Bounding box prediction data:
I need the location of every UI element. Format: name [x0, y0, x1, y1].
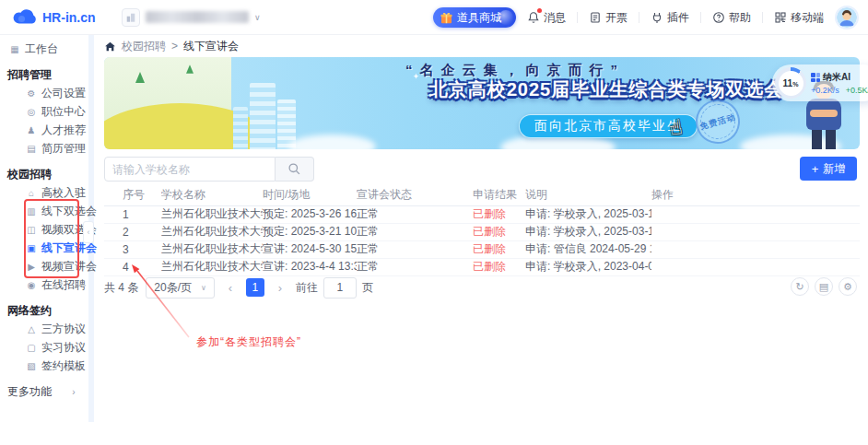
breadcrumb-section[interactable]: 校园招聘 [122, 39, 166, 54]
nav-invoice[interactable]: 开票 [589, 10, 628, 26]
nav-messages[interactable]: 消息 [527, 10, 566, 26]
banner-art-building [233, 107, 248, 149]
chevron-down-icon: ∨ [201, 284, 206, 292]
company-settings-icon: ⚙ [26, 88, 37, 99]
cell-actions [651, 223, 860, 240]
offline-talk-icon: ▣ [26, 243, 37, 253]
user-avatar[interactable] [835, 6, 859, 29]
logo-text: HR-in.cn [42, 10, 96, 25]
cell-status: 正常 [357, 258, 473, 275]
sidebar-item-more[interactable]: 更多功能 › [0, 382, 88, 401]
sidebar-item-talent-recommend[interactable]: ♟ 人才推荐 [0, 121, 88, 139]
sidebar-item-video-talk[interactable]: ▶ 视频宣讲会 [0, 257, 88, 275]
goto-unit: 页 [362, 280, 373, 296]
talks-table: 序号 学校名称 时间/场地 宣讲会状态 申请结果 说明 操作 1 兰州石化职业技… [104, 184, 860, 276]
tripartite-icon: △ [26, 324, 37, 334]
app-logo[interactable]: HR-in.cn [0, 9, 111, 25]
cpu-gauge: 11% [775, 67, 806, 99]
divider [577, 12, 578, 23]
free-event-stamp: 免费活动 [690, 94, 745, 148]
search-input[interactable] [104, 157, 276, 182]
person-legs [812, 130, 836, 149]
person-arm [810, 110, 838, 117]
current-page-button[interactable]: 1 [246, 278, 264, 297]
sidebar-item-workbench[interactable]: ▦ 工作台 [0, 40, 88, 58]
col-actions: 操作 [651, 184, 860, 205]
invoice-icon [589, 11, 602, 24]
sidebar-item-offline-fair[interactable]: ▥ 线下双选会 [0, 202, 88, 220]
talent-icon: ♟ [26, 125, 37, 135]
download-speed: +0.5K/s [846, 86, 868, 95]
sidebar-item-tripartite[interactable]: △ 三方协议 [0, 320, 88, 338]
cell-school: 兰州石化职业技术大学 [161, 223, 263, 240]
cell-actions [651, 258, 860, 275]
offline-fair-icon: ▥ [26, 206, 37, 217]
stamp-label: 免费活动 [690, 94, 745, 148]
nav-plugins[interactable]: 插件 [651, 10, 689, 26]
table-row[interactable]: 3 兰州石化职业技术大学 宣讲: 2024-5-30 15:30 正常 已删除 … [104, 240, 860, 258]
net-monitor-widget[interactable]: 11% 纳米AI +0.2K/s +0.5K/s [772, 64, 868, 101]
company-selector[interactable]: ∨ [122, 8, 261, 27]
nav-invoice-label: 开票 [605, 10, 628, 26]
sidebar-item-offline-talk[interactable]: ▣ 线下宣讲会 [0, 239, 88, 257]
sidebar-item-internship[interactable]: ▢ 实习协议 [0, 338, 88, 357]
nav-mobile[interactable]: 移动端 [774, 10, 824, 26]
sidebar-item-sign-template[interactable]: ▧ 签约模板 [0, 357, 88, 375]
col-status: 宣讲会状态 [357, 184, 473, 205]
sidebar-item-label: 在线招聘 [41, 277, 86, 293]
table-row[interactable]: 2 兰州石化职业技术大学 预定: 2025-3-21 10:00 正常 已删除 … [104, 223, 860, 240]
chevron-down-icon: ∨ [254, 13, 261, 22]
nano-ai-icon [811, 73, 820, 82]
sidebar-item-label: 签约模板 [41, 358, 86, 374]
qr-code-icon [774, 11, 787, 24]
cell-note: 申请: 学校录入, 2023-04-04 13:15 [525, 258, 651, 275]
resume-icon: ▤ [26, 144, 37, 154]
sidebar-item-company-settings[interactable]: ⚙ 公司设置 [0, 84, 88, 102]
refresh-button[interactable]: ↻ [791, 277, 809, 296]
nav-help[interactable]: 帮助 [712, 10, 751, 26]
sidebar-item-video-fair[interactable]: ◫ 视频双选会 [0, 220, 88, 239]
sidebar-item-school-entry[interactable]: ⌂ 高校入驻 [0, 183, 88, 202]
notification-dot [537, 8, 542, 13]
header-actions: 道具商城 消息 开票 插件 [433, 0, 859, 35]
goto-label: 前往 [296, 280, 318, 296]
cell-no: 2 [104, 223, 161, 240]
breadcrumb-current: 线下宣讲会 [183, 39, 239, 54]
settings-button[interactable]: ⚙ [839, 277, 857, 296]
cell-status: 正常 [357, 205, 473, 223]
workbench-icon: ▦ [9, 44, 20, 54]
prev-page-button[interactable]: ‹ [222, 278, 239, 297]
sidebar-item-label: 人才推荐 [41, 123, 86, 138]
page-size-select[interactable]: 20条/页 ∨ [146, 277, 215, 299]
job-fair-banner[interactable]: “名企云集，向京而行” 北京高校2025届毕业生综合类专场双选会 面向北京市高校… [104, 57, 860, 149]
main-content: 校园招聘 > 线下宣讲会 “名企云集，向京而行” 北京高校2025届毕业生综合类… [94, 35, 868, 445]
sidebar-collapse-handle[interactable]: ‹ [83, 221, 94, 243]
cell-result: 已删除 [473, 240, 525, 258]
columns-button[interactable]: ▤ [815, 277, 833, 296]
chevron-right-icon: › [68, 387, 79, 397]
banner-art-tree [186, 64, 194, 74]
add-button[interactable]: + 新增 [800, 157, 857, 181]
sidebar-item-label: 职位中心 [41, 104, 86, 120]
sidebar-item-label: 三方协议 [41, 322, 86, 337]
goto-page-input[interactable] [323, 277, 357, 299]
cpu-percent-value: 11 [783, 78, 793, 88]
nav-messages-label: 消息 [544, 10, 566, 26]
sidebar-item-job-center[interactable]: ◎ 职位中心 [0, 102, 88, 121]
sidebar-item-resume-mgmt[interactable]: ▤ 简历管理 [0, 139, 88, 158]
cpu-percent-unit: % [792, 81, 798, 88]
table-row[interactable]: 1 兰州石化职业技术大学 预定: 2025-3-26 16:30 正常 已删除 … [104, 205, 860, 223]
table-row[interactable]: 4 兰州石化职业技术大学 宣讲: 2023-4-4 13:30 正常 已删除 申… [104, 258, 860, 275]
cell-no: 4 [104, 258, 161, 275]
next-page-button[interactable]: › [272, 278, 288, 297]
video-talk-icon: ▶ [26, 262, 37, 272]
col-result: 申请结果 [473, 184, 525, 205]
cpu-percent: 11% [779, 71, 803, 96]
goto-page: 前往 页 [296, 277, 373, 299]
banner-art-tree [135, 72, 145, 83]
sidebar-item-online-recruit[interactable]: ◉ 在线招聘 [0, 275, 88, 294]
search-button[interactable] [276, 157, 314, 182]
col-school: 学校名称 [161, 184, 263, 205]
cell-no: 1 [104, 205, 161, 223]
mall-button[interactable]: 道具商城 [433, 7, 516, 28]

» **Task goal**
Set down every record once more, word for word, without pictures.

» **Result**
I need the location of every UI element. Format: name [x0, y0, x1, y1].
breadcrumb-section[interactable]: 校园招聘 [122, 39, 166, 54]
nav-invoice[interactable]: 开票 [589, 10, 628, 26]
nav-messages[interactable]: 消息 [527, 10, 566, 26]
banner-art-building [233, 107, 248, 149]
chevron-down-icon: ∨ [201, 284, 206, 292]
company-settings-icon: ⚙ [26, 88, 37, 99]
cell-actions [651, 223, 860, 240]
offline-talk-icon: ▣ [26, 243, 37, 253]
user-avatar[interactable] [835, 6, 859, 29]
logo-text: HR-in.cn [42, 10, 96, 25]
cell-status: 正常 [357, 258, 473, 275]
sidebar-item-more[interactable]: 更多功能 › [0, 382, 88, 401]
sidebar-item-talent-recommend[interactable]: ♟ 人才推荐 [0, 121, 88, 139]
sidebar-item-video-talk[interactable]: ▶ 视频宣讲会 [0, 257, 88, 275]
goto-unit: 页 [362, 280, 373, 296]
talks-table: 序号 学校名称 时间/场地 宣讲会状态 申请结果 说明 操作 1 兰州石化职业技… [104, 184, 860, 276]
tripartite-icon: △ [26, 324, 37, 334]
app-logo[interactable]: HR-in.cn [0, 9, 111, 25]
cpu-gauge: 11% [775, 67, 806, 99]
divider [577, 12, 578, 23]
free-event-stamp: 免费活动 [690, 94, 745, 148]
search-input[interactable] [104, 157, 276, 182]
person-legs [812, 130, 836, 149]
person-arm [810, 110, 838, 117]
current-page-button[interactable]: 1 [246, 278, 264, 297]
sidebar-item-workbench[interactable]: ▦ 工作台 [0, 40, 88, 58]
col-actions: 操作 [651, 184, 860, 205]
invoice-icon [589, 11, 602, 24]
sidebar-item-offline-fair[interactable]: ▥ 线下双选会 [0, 202, 88, 220]
talent-icon: ♟ [26, 125, 37, 135]
download-speed: +0.5K/s [846, 86, 868, 95]
sidebar-item-tripartite[interactable]: △ 三方协议 [0, 320, 88, 338]
cell-school: 兰州石化职业技术大学 [161, 223, 263, 240]
cell-actions [651, 258, 860, 275]
offline-fair-icon: ▥ [26, 206, 37, 217]
stamp-label: 免费活动 [690, 94, 745, 148]
nav-plugins[interactable]: 插件 [651, 10, 689, 26]
table-row[interactable]: 3 兰州石化职业技术大学 宣讲: 2024-5-30 15:30 正常 已删除 … [104, 240, 860, 258]
net-monitor-widget[interactable]: 11% 纳米AI +0.2K/s +0.5K/s [772, 64, 868, 101]
company-selector[interactable]: ∨ [122, 8, 261, 27]
nav-invoice-label: 开票 [605, 10, 628, 26]
sidebar-item-offline-talk[interactable]: ▣ 线下宣讲会 [0, 239, 88, 257]
sidebar-item-internship[interactable]: ▢ 实习协议 [0, 338, 88, 357]
nav-mobile[interactable]: 移动端 [774, 10, 824, 26]
sidebar-item-sign-template[interactable]: ▧ 签约模板 [0, 357, 88, 375]
col-status: 宣讲会状态 [357, 184, 473, 205]
sidebar-item-label: 在线招聘 [41, 277, 86, 293]
table-row[interactable]: 2 兰州石化职业技术大学 预定: 2025-3-21 10:00 正常 已删除 … [104, 223, 860, 240]
chevron-down-icon: ∨ [254, 13, 261, 22]
nano-ai-icon [811, 73, 820, 82]
sidebar-item-label: 签约模板 [41, 358, 86, 374]
qr-code-icon [774, 11, 787, 24]
cell-note: 申请: 学校录入, 2023-04-04 13:15 [525, 258, 651, 275]
resume-icon: ▤ [26, 144, 37, 154]
sidebar-item-company-settings[interactable]: ⚙ 公司设置 [0, 84, 88, 102]
refresh-button[interactable]: ↻ [791, 277, 809, 296]
nav-help[interactable]: 帮助 [712, 10, 751, 26]
sidebar-item-video-fair[interactable]: ◫ 视频双选会 [0, 220, 88, 239]
sidebar-item-school-entry[interactable]: ⌂ 高校入驻 [0, 183, 88, 202]
notification-dot [537, 8, 542, 13]
header-actions: 道具商城 消息 开票 插件 [433, 0, 859, 35]
goto-label: 前往 [296, 280, 318, 296]
cell-no: 2 [104, 223, 161, 240]
breadcrumb-current: 线下宣讲会 [183, 39, 239, 54]
settings-button[interactable]: ⚙ [839, 277, 857, 296]
cell-status: 正常 [357, 205, 473, 223]
workbench-icon: ▦ [9, 44, 20, 54]
prev-page-button[interactable]: ‹ [222, 278, 239, 297]
sidebar-item-label: 人才推荐 [41, 123, 86, 138]
page-size-select[interactable]: 20条/页 ∨ [146, 277, 215, 299]
job-fair-banner[interactable]: “名企云集，向京而行” 北京高校2025届毕业生综合类专场双选会 面向北京市高校… [104, 57, 860, 149]
main-content: 校园招聘 > 线下宣讲会 “名企云集，向京而行” 北京高校2025届毕业生综合类… [94, 35, 868, 445]
sidebar-collapse-handle[interactable]: ‹ [83, 221, 94, 243]
cell-result: 已删除 [473, 240, 525, 258]
columns-button[interactable]: ▤ [815, 277, 833, 296]
chevron-right-icon: › [68, 387, 79, 397]
banner-art-tree [186, 64, 194, 74]
add-button[interactable]: + 新增 [800, 157, 857, 181]
sidebar-item-label: 职位中心 [41, 104, 86, 120]
sidebar-item-label: 三方协议 [41, 322, 86, 337]
goto-page-input[interactable] [323, 277, 357, 299]
cpu-percent-value: 11 [783, 78, 793, 88]
nav-messages-label: 消息 [544, 10, 566, 26]
sidebar-item-job-center[interactable]: ◎ 职位中心 [0, 102, 88, 121]
sidebar-item-resume-mgmt[interactable]: ▤ 简历管理 [0, 139, 88, 158]
cpu-percent-unit: % [792, 81, 798, 88]
table-row[interactable]: 1 兰州石化职业技术大学 预定: 2025-3-26 16:30 正常 已删除 … [104, 205, 860, 223]
table-row[interactable]: 4 兰州石化职业技术大学 宣讲: 2023-4-4 13:30 正常 已删除 申… [104, 258, 860, 275]
cell-no: 4 [104, 258, 161, 275]
next-page-button[interactable]: › [272, 278, 288, 297]
video-talk-icon: ▶ [26, 262, 37, 272]
col-result: 申请结果 [473, 184, 525, 205]
cpu-percent: 11% [779, 71, 803, 96]
goto-page: 前往 页 [296, 277, 373, 299]
banner-art-tree [135, 72, 145, 83]
sidebar-item-online-recruit[interactable]: ◉ 在线招聘 [0, 275, 88, 294]
search-button[interactable] [276, 157, 314, 182]
col-school: 学校名称 [161, 184, 263, 205]
cell-no: 1 [104, 205, 161, 223]
mall-button[interactable]: 道具商城 [433, 7, 516, 28]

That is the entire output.